L’histoire récente ne nous apostrophe-elle pas sur le sort commun entre l’Europe et le sud de la Méditerranée ? Ne nous souvient-on pas lors de la pandémie du Covid-19 qui a engendré de grandes interruptions dans les chaînes de valeurs mondiales, et, de facto, n’a-t-elle pas permis aux proximités et aux solidarités régionales de devenir les assises et les ateliers de souveraineté et d’autonomie nouvelle ? Avec la rupture des chaines de valeurs internationales, l’Europe n’a-t-elle pas adhéré à la dynamique de « ré-régionalisation » dans le cadre d’une logique verticale ralliant le Sud de la Méditerranée avec l’Europe pour compatir à l’émergence d’une multipolarité partagée ? La fragilité et la précarité du Covid-19 n’a-t-elle pas révélée que nous Marocains, Maghrébins, Européens et Sud-méditerranéens, nous sommes réunis par le même destin ? L’Union Européenne ne doit-elle pas tirer les enseignements et les leçons de la crise sanitaire, économique et sociale causée par la Covid-19, et ce à travers la réduction de sa dépendance au niveau des chaines de valeur mondiales avec le lointain (la chine, l’Inde……) et créer des interdépendances solides avec sa proximité la ceinture Sud-méditerranéenne ?
Aussi, la géopolitique mondiale actuelle fissurée et fragmentée, ne doit-elle pas nous amener et nous animer à prendre conscience de la valeur inestimable du voisinage comme un bien commun, à ouvrir nos frontières, créer les socles et les piédestaux de réconciliation et de rapprochement, pour boiser et blinder nos positions de négociation dans la gestion de la nouvelle géostratégie ?

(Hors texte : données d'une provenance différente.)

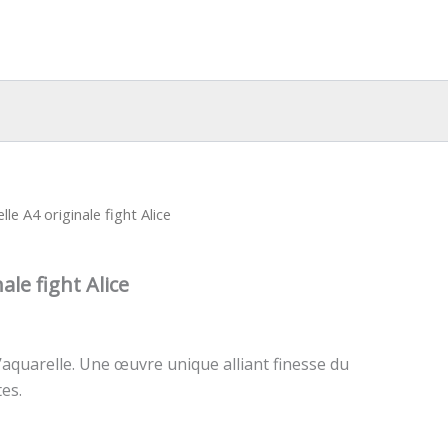
lle A4 originale fight Alice
ale fight Alice
 l’aquarelle. Une œuvre unique alliant finesse du
tes.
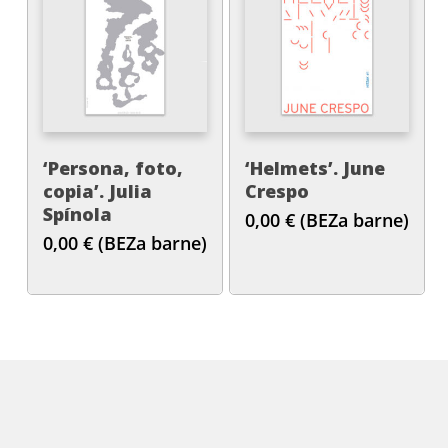
‘Persona, foto,
‘Helmets’. June
copia’. Julia
Crespo
Spínola
0,00
€
(BEZa barne)
0,00
€
(BEZa barne)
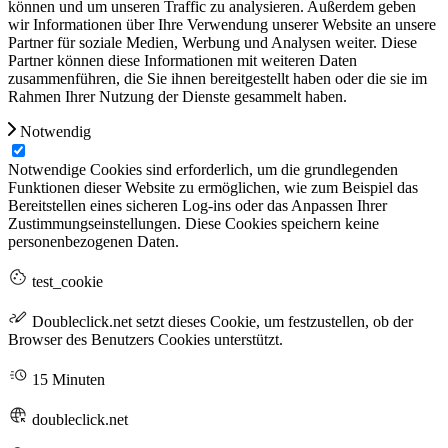
können und um unseren Traffic zu analysieren. Außerdem geben
wir Informationen über Ihre Verwendung unserer Website an unsere
Partner für soziale Medien, Werbung und Analysen weiter. Diese
Partner können diese Informationen mit weiteren Daten
zusammenführen, die Sie ihnen bereitgestellt haben oder die sie im
Rahmen Ihrer Nutzung der Dienste gesammelt haben.
Notwendig
Notwendige Cookies sind erforderlich, um die grundlegenden
Funktionen dieser Website zu ermöglichen, wie zum Beispiel das
Bereitstellen eines sicheren Log-ins oder das Anpassen Ihrer
Zustimmungseinstellungen. Diese Cookies speichern keine
personenbezogenen Daten.
test_cookie
Doubleclick.net setzt dieses Cookie, um festzustellen, ob der
Browser des Benutzers Cookies unterstützt.
15 Minuten
doubleclick.net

L’Union Européenne ne doit-elle promouvoir la relocalisation des activités industrielles pour les incorporer dans un maillage régional du pourtour Sud-méditerranéen permettant, in fine, de redonner à la Méditerranée sa centralité perdue en tant qu’espace géopolitique Européen et Africain pour mieux négocier sa position dans les chaines de valeur mondiales et démontrer sa capacité à maîtriser ses rapports avec toutes les grandes puissances et à bâtir, dans la cadre de la multipolarité future et dans une approche de régionalisation avec l’Europe voisine, une zone de coproduction et une orthogonalité Afrique-Europe avec un nouveau centre de rayonnement : La Méditerranée.

Somme toute et pour reprendre la célèbre allégorie de Feu Hassan II « Le Maroc est un arbre dont les racines sont ancrées en Afrique mais qui respire par ses feuilles en Europe« , un Royaume chérifien Alaouite qui appartient à cette périphérie Euro-Méditerranéenne, tirera profit et fruit de ce maillage vertueux porteur d’investissement, de production, de croissance et d’emploi.
Sénèque écrivait : « ce n’est pas parce que c’est difficile que nous n’osons pas. C’est parce que nous n’osons pas que c’est difficile ». ne faudrait-il pas aujourd’hui oser un agenda pour concrétiser le rêve des deux rives.